Porque es que verán, yo me obsesioné con esa pésima y belicosa relación entre hermanos; les vigilaba interactuar e interzurrarse a solas, tomando notas y diseñando estrategias de hermanamiento a la fuerza, les di charlas, grité y creo que incluso amenacé con separarlos. Y, claro, con ese percal no vi más allá.

Ni siquiera aquel día en el que el Cuñao destructivo alardeó del apogeo de su época rabietil, que a todo era «no», «no usta» y «no quero».

Uno de esos días cualesquiera, no crean, en los que iba cargada con todo y con todos, que el rubio coge y se me para por el camino; y que no avanza, oigan, que no, no quero, ni por unos Lacasitos. Yo pasé, no crean, total, es el segundo y ya se sabe que solo hay que decir eso de «pues nada, guapo, ahí te quedas. ¡Adióóóóóóós!» y que vendrá corriendo en cuanto la escenificación de madre desnaturalizada cuadre, ¿no?

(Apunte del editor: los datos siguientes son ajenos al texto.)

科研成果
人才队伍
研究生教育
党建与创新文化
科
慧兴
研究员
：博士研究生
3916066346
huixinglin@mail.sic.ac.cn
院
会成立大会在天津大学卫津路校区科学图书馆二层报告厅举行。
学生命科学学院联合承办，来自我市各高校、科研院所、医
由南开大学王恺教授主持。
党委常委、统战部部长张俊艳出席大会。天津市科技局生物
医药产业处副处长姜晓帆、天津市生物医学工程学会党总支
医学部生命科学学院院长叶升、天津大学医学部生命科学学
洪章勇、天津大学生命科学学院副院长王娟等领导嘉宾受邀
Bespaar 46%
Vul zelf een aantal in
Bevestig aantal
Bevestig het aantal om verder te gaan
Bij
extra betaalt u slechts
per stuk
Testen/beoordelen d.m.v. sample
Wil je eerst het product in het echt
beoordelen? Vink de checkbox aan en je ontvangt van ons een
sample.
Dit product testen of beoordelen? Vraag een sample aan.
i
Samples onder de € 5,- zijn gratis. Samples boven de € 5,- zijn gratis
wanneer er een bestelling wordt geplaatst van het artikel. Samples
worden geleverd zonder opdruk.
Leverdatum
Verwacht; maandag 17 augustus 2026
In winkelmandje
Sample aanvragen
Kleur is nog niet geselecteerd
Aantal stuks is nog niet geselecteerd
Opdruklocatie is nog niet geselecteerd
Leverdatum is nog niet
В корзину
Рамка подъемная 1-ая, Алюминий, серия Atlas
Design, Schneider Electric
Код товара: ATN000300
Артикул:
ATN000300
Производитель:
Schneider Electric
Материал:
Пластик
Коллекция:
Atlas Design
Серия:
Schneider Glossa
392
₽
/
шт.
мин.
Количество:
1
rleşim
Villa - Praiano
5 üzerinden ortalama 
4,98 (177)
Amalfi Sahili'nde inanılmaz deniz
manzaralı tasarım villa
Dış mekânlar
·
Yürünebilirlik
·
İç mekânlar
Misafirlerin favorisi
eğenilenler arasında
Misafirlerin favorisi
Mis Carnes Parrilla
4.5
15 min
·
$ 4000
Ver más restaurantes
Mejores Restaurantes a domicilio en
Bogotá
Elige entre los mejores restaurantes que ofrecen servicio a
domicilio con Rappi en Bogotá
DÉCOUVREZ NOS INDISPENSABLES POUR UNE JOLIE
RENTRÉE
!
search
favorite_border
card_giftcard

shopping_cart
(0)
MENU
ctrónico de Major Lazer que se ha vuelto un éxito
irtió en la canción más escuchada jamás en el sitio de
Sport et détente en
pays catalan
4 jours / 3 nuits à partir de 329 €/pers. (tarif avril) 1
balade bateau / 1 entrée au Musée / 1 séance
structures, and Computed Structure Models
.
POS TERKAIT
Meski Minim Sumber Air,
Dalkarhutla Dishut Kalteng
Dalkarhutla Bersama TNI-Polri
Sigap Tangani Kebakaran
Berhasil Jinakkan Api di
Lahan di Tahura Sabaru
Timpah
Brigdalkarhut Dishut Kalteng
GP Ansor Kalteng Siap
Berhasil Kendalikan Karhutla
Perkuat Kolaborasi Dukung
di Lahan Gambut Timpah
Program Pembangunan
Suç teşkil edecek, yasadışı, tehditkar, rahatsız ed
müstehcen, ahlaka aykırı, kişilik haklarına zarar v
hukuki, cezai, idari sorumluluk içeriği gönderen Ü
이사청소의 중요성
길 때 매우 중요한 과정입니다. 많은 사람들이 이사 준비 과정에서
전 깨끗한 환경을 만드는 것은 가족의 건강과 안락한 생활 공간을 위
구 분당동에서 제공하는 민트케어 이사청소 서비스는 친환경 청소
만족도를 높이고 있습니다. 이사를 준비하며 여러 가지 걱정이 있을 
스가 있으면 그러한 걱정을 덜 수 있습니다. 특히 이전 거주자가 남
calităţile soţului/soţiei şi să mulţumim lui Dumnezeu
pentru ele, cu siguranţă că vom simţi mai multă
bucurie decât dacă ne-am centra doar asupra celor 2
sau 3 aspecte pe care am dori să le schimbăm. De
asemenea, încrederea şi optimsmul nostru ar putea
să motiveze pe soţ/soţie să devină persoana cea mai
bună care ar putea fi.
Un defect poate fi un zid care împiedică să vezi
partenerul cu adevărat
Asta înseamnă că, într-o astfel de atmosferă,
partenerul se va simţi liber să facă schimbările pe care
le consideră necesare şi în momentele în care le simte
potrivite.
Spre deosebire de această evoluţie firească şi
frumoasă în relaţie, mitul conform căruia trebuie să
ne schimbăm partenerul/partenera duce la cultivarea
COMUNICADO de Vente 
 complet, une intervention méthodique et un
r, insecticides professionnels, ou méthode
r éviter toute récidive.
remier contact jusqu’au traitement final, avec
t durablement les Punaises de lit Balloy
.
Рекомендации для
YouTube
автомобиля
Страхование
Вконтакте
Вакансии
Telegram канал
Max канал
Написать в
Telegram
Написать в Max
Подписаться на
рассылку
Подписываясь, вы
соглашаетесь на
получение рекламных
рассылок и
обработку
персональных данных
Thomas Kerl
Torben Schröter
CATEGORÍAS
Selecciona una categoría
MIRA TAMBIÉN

Pues no. Porque resultó que ahí se me paró el otro por el camino, y se me puso a berrear. Que no quiero dejarle ahí, decía. Tócate los cojonen. Y dio igual que le explicase que no le iba a dejar de verdad, que solo estaba haciendo-como-si; al final me tocó doblar la oferta de Lacasitos y llegar tarde, para variar.

Habrá sido por el chocolate, pensaba yo recordando la escena en una de mis trifulcas mentales.

Pero no era el cacao, no. Poco después, en esa cámara de torturas —también conocida como «coche» por los solteros— con todos otra vez, se hizo el silencio y divisé por el retrovisor la mano izquierda del Mayor en la boca de Destroyer y el pelo de este en el puño derecho de aquel; y no pude más. Vociferando que se acabó, que se fuesen andando, reduje la velocidad con mucho dramatismo y aspavientos desmesurados. Destroyer echó mano de su especialidad en cara de angelito asustado y dijo «nonononono» con tono dulce y victimista. Lo normal. El Mayor, en cambio, puso cara de indignado y, hablándome como a una déspota idiota, me recordó que no podía dejarlos ahí solos… ¿o no sabía que todavía eran muy pequeños?

Cojonudo, seguro que la próxima vez me amenazan con llamar a los servicios sociales. Juntitos, eso sí.